• **INSTRUCTIONS FOR THE TASK**: In the entries below, find the line with "جنس پنبه ، پشم و پلی استر" and the line with "Deutschen Telekom. Viele Verbraucher können". Print those two and everything between them exactly, and nothing else.

• **DATA**:
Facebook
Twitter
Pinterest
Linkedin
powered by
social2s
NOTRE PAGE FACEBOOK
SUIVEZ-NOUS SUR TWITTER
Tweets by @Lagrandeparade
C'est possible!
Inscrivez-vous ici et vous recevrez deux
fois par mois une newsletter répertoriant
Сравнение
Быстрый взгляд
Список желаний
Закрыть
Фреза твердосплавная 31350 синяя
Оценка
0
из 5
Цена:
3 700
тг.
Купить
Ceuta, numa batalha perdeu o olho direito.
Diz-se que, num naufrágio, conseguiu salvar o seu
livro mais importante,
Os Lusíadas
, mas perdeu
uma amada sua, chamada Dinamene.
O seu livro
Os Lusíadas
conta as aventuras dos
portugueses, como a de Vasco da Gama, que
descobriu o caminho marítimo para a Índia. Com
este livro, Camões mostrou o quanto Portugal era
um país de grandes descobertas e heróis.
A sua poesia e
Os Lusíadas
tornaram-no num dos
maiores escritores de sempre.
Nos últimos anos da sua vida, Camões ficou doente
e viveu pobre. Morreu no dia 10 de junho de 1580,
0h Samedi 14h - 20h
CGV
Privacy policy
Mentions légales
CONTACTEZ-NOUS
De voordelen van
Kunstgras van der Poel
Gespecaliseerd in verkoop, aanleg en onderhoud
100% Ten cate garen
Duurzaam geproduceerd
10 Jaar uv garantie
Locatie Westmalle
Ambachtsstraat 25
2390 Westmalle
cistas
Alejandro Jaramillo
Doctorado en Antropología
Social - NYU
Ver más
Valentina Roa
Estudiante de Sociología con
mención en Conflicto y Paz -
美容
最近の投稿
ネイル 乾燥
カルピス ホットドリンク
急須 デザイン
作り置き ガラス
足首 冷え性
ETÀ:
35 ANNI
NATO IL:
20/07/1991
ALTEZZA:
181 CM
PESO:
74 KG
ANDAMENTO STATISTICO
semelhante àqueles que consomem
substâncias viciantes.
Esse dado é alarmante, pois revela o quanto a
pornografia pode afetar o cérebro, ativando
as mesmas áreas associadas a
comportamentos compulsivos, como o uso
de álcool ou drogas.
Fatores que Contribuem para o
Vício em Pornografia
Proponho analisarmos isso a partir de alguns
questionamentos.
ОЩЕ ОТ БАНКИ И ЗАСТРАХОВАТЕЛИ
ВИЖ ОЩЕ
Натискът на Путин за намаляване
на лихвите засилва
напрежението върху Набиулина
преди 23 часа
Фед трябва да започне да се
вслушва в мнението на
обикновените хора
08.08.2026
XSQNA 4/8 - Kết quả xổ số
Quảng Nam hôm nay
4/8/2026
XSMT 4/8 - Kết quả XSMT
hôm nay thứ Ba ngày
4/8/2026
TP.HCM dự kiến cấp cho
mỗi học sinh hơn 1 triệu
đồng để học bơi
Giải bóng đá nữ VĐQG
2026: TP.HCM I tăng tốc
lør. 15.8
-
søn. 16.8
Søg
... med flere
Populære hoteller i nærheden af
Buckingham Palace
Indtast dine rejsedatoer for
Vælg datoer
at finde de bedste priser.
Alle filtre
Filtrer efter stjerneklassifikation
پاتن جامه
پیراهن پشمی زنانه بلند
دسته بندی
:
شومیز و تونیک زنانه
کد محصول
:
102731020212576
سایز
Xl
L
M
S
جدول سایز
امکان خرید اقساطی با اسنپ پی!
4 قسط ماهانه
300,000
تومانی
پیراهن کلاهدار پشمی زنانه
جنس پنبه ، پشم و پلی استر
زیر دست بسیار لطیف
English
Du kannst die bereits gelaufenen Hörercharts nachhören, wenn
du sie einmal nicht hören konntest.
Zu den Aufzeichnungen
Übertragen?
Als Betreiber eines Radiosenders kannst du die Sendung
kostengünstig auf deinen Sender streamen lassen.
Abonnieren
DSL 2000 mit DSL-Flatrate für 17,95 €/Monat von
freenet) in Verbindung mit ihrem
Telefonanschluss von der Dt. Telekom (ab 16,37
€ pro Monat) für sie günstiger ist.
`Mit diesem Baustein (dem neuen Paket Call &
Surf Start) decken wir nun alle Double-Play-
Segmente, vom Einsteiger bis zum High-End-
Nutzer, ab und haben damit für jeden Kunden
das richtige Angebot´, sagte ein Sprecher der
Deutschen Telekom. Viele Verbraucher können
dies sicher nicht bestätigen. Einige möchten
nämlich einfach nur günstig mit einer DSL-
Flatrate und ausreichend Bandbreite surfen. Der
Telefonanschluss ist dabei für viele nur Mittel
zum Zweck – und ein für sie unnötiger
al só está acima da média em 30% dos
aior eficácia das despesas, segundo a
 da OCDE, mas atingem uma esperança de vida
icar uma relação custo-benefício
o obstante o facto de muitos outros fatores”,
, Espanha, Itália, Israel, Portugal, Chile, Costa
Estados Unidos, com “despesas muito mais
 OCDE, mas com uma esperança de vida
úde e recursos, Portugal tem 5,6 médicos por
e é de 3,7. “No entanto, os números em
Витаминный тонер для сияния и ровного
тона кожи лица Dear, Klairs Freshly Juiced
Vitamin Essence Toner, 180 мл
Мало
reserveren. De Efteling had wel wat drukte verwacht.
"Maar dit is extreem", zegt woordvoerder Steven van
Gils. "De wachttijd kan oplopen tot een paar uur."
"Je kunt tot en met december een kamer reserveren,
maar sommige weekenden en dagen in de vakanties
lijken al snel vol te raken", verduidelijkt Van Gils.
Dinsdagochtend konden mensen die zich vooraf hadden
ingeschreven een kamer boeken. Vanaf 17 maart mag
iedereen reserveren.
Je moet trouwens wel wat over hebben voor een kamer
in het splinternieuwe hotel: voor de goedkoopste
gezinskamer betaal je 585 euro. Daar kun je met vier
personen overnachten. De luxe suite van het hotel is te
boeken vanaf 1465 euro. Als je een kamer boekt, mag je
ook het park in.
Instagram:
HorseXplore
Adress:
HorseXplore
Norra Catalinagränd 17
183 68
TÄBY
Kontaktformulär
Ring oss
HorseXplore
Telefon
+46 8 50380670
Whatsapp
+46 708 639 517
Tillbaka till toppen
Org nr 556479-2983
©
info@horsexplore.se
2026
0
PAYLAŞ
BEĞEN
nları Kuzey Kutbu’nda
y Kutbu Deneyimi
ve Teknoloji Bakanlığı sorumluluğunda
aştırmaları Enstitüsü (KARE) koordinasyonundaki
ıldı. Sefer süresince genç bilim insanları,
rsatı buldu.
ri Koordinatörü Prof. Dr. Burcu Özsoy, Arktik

• **THE ANSWER**:
جنس پنبه ، پشم و پلی استر
زیر دست بسیار لطیف
English
Du kannst die bereits gelaufenen Hörercharts nachhören, wenn
du sie einmal nicht hören konntest.
Zu den Aufzeichnungen
Übertragen?
Als Betreiber eines Radiosenders kannst du die Sendung
kostengünstig auf deinen Sender streamen lassen.
Abonnieren
DSL 2000 mit DSL-Flatrate für 17,95 €/Monat von
freenet) in Verbindung mit ihrem
Telefonanschluss von der Dt. Telekom (ab 16,37
€ pro Monat) für sie günstiger ist.
`Mit diesem Baustein (dem neuen Paket Call &
Surf Start) decken wir nun alle Double-Play-
Segmente, vom Einsteiger bis zum High-End-
Nutzer, ab und haben damit für jeden Kunden
das richtige Angebot´, sagte ein Sprecher der
Deutschen Telekom. Viele Verbraucher können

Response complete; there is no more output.